The derision and laughter from the secular community was loud and entirely predictable. An atheist group offered to take care of the pets of those who were raptured, but for a fee. Late night comedians have yet to let go of the affair, and Harold Camping is, at least for the moment, a famous man.

Harold Camping is not, however, a trained Bible scholar or a pastor. He holds an undergraduate engineering degree from the University of California, Berkeley. He was for years an elder in the Christian Reformed Church, but the major platform for his teachings emerged when he joined with others to purchase an FM radio station in 1958 — long before FM was a major player in the broadcasting world. All that would change, of course, and Camping’s expanding radio ministry, known as Family Radio, grew with the new medium.

May 21 was not his first failed prophecy. In 1992, he started predicting the end of the world in 1994. When that year passed, Camping just declared that he had misunderstood the hidden code within the Bible. Seventeen years later, he is wrong again.

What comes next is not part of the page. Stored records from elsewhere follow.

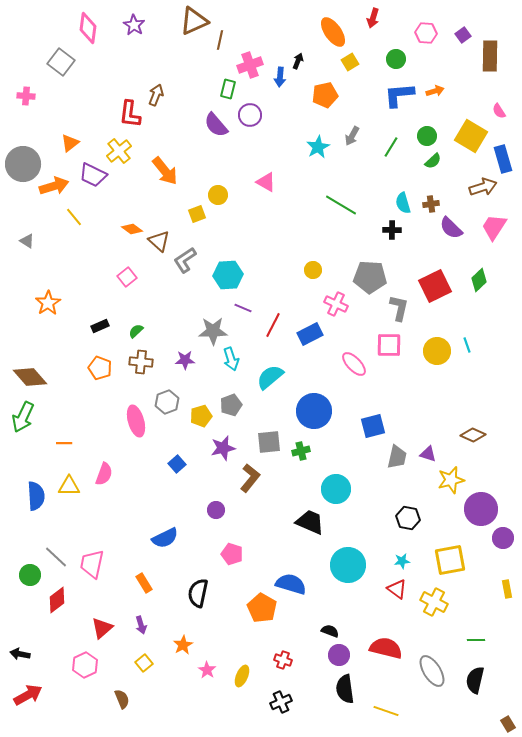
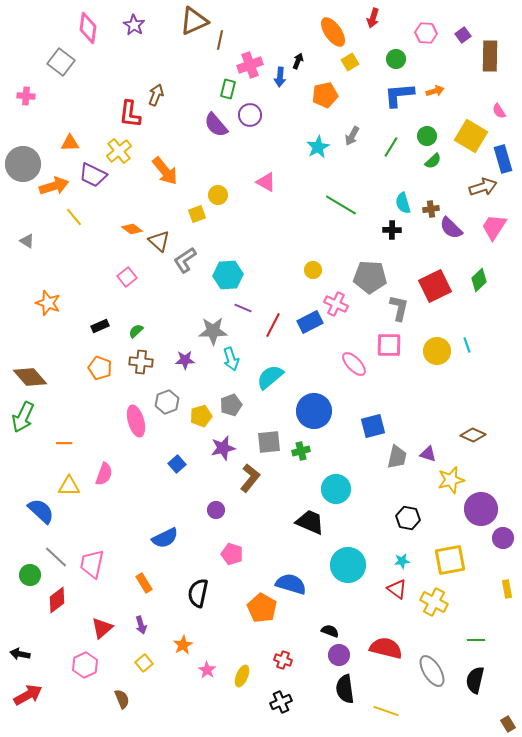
orange triangle at (70, 143): rotated 36 degrees clockwise
brown cross at (431, 204): moved 5 px down
orange star at (48, 303): rotated 20 degrees counterclockwise
blue rectangle at (310, 334): moved 12 px up
blue semicircle at (36, 496): moved 5 px right, 15 px down; rotated 44 degrees counterclockwise
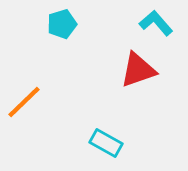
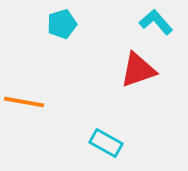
cyan L-shape: moved 1 px up
orange line: rotated 54 degrees clockwise
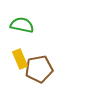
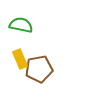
green semicircle: moved 1 px left
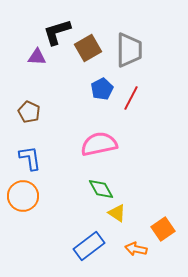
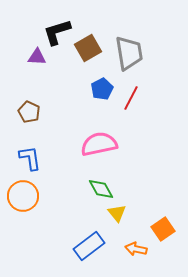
gray trapezoid: moved 3 px down; rotated 9 degrees counterclockwise
yellow triangle: rotated 18 degrees clockwise
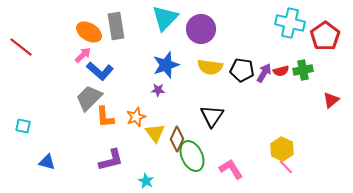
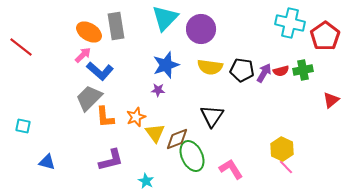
brown diamond: rotated 45 degrees clockwise
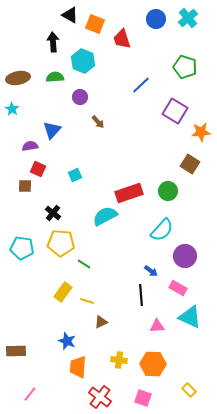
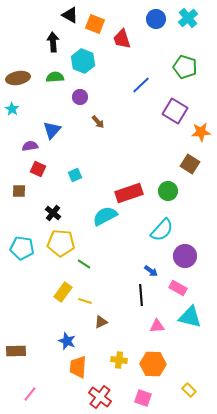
brown square at (25, 186): moved 6 px left, 5 px down
yellow line at (87, 301): moved 2 px left
cyan triangle at (190, 317): rotated 10 degrees counterclockwise
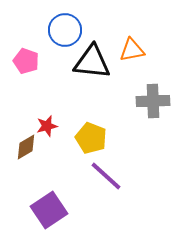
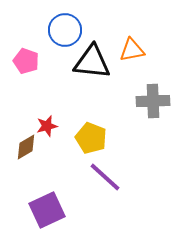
purple line: moved 1 px left, 1 px down
purple square: moved 2 px left; rotated 9 degrees clockwise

But Mr. Camping is not merely wrong on this rather embarrassing matter. More importantly, he has called for Christians to leave their churches, claiming to have found in the Bible the announcement that the age of the church has passed. Since the church no longer exists, he has taught, Christians should leave the so-called churches and merely associate for fellowship. Baptism and the Lord’s Supper, commanded by the Lord to be practiced until he comes, are no more, Camping has taught.

Along the way, Camping has also denied the biblical doctrine of hell. More recently, he has declared the end of evangelism, telling listeners to his program that his concern now is for “true believers” in preparation for the October 21 arrival of Judgment Day.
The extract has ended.